Improving HAART Adherence in Depressed HIV Clinic Patients: A Real-World RCT
This project will integrate a depression treatment and brief medication adherence counseling intervention into clinical care at three HIV clinics and will use a randomized controlled trial to assess whether, relative to usual care, the intervention leads to improved HIV medication adherence. The depression treatment intervention uses a model known as Measurement-Based Care (MBC), which equips care coordinators with systematic measurement tools, a decision algorithm and psychiatric backup, and trains them to provide decision support to HIV clinicians to implement, monitor, and adjust antidepressant therapy.

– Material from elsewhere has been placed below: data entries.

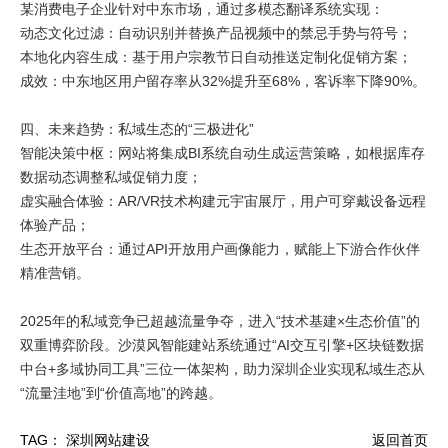
某消费电子企业针对中东市场，通过多模态翻译系统实现：
动态文化过滤：自动识别并替换产品视频中的禁忌手势与符号；
本地化内容生成：基于用户宗教节日自动推送定制化促销方案；
成效：中东地区用户留存率从32%提升至68%，客诉率下降90%。
四、未来趋势：私域生态的“三极进化”
智能决策中枢：网站将集成BI系统自动生成运营策略，如根据库存
数据动态调整私域促销力度；
虚实融合体验：AR/VR技术构建元宇宙展厅，用户可穿戴设备远程
体验产品；
生态开放平台：通过API开放用户画像能力，赋能上下游合作伙伴
精准营销。
2025年的私域竞争已超越流量争夺，进入“技术基建×生态价值”的
双重博弈阶段。沙漠风智能建站系统通过“AI交互引擎+区块链数据
中台+多域协同工具”三位一体架构，助力深圳企业实现私域生态从
“流量洼地”到“价值高地”的跨越。
TAG：
深圳网站建设
返回首页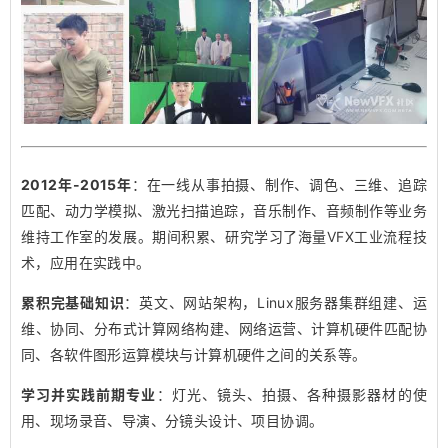
2012年-2015年
：在一线从事拍摄、制作、调色、三维、追踪
匹配、动力学模拟、激光扫描追踪，音乐制作、音频制作等业务
维持工作室的发展。期间积累、研究学习了海量VFX工业流程技
术，应用在实践中。
累积完基础知识
：英文、网站架构，Linux服务器集群组建、运
维、协同、分布式计算网络构建、网络运营、计算机硬件匹配协
同、各软件图形运算模块与计算机硬件之间的关系等。
学习并实践前期专业
：灯光、镜头、拍摄、各种摄影器材的使
用、现场录音、导演、分镜头设计、项目协调。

The main goal of the project is to assess the impact of MBC and brief Motivational Interviewing (MI) adherence counseling on ART adherence and clinical outcomes among depressed people living with HIV/AIDS (PLWHA). MBC employs clinical coordinators (CCs) with expertise in depression management to screen for depression and help non-psychiatric physicians implement guideline-concordant, algorithm-driven antidepressant treatment. The CC uses standardized metrics (depressive symptoms, side effects) and an algorithm to monitor treatment response and recommend changes. Weekly supervision from a psychiatrist ensures quality care. Biweekly contact between patients and the CC will include brief MI adherence counseling. We will recruit 390 PLWHA on ART with confirmed depression, and will conduct a randomized trial of the MBC intervention versus enhanced usual care. Our three HIV clinical sites in North Carolina have a long history of collaboration on HIV behavioral health research.
Our aims are:
1. to test whether MBC improves ART adherence and HIV clinical outcomes;
2. to assess the cost-effectiveness of MBC; and
3. to collect process measures concerning MBC implementation to inform replication at other sites.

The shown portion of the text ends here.